RECORDS TO USE section start

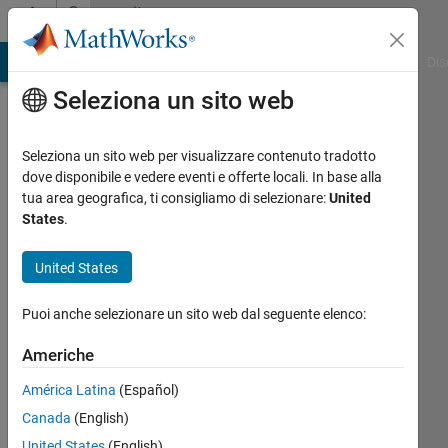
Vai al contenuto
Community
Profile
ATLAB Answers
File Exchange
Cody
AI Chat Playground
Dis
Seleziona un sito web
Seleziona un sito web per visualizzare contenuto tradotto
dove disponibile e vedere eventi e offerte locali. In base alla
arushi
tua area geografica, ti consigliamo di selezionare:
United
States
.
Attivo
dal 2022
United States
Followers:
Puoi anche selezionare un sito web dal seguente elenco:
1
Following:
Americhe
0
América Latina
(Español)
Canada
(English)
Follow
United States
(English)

RECORDS TO USE section end
RECORDS TO USE section start

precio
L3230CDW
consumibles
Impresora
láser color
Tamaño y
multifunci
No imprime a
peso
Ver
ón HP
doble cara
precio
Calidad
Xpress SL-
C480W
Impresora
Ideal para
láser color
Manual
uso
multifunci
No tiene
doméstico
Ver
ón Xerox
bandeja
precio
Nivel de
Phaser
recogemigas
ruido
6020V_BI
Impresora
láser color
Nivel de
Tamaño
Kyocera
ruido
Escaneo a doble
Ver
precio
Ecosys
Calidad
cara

RECORDS TO USE section end
RECORDS TO USE section start

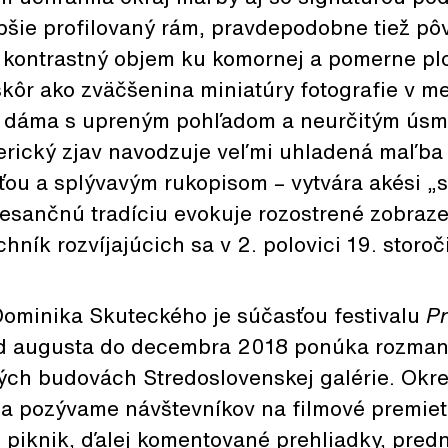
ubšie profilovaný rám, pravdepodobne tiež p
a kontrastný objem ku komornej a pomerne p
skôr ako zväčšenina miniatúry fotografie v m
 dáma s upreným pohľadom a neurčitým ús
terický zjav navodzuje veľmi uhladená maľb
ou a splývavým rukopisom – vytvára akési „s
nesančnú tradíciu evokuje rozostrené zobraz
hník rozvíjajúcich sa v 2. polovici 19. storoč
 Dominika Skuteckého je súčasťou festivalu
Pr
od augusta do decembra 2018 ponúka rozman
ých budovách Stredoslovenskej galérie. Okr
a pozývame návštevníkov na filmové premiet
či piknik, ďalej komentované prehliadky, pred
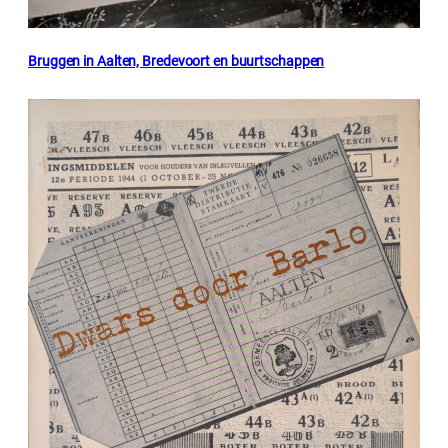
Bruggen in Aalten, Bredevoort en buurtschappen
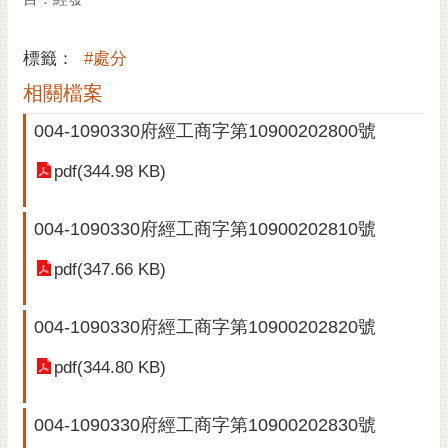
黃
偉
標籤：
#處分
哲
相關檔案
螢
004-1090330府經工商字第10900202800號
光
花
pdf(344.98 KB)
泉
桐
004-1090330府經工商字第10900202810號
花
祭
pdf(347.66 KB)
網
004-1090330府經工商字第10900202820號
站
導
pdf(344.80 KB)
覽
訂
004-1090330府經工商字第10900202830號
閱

RECORDS TO USE section end

- _TASK INSTRUCTIONS_
Could you return all lines from the records that include the word "sito"?

- _RESPONSE AREA_
Seleziona un sito web
Seleziona un sito web per visualizzare contenuto tradotto
Puoi anche selezionare un sito web dal seguente elenco:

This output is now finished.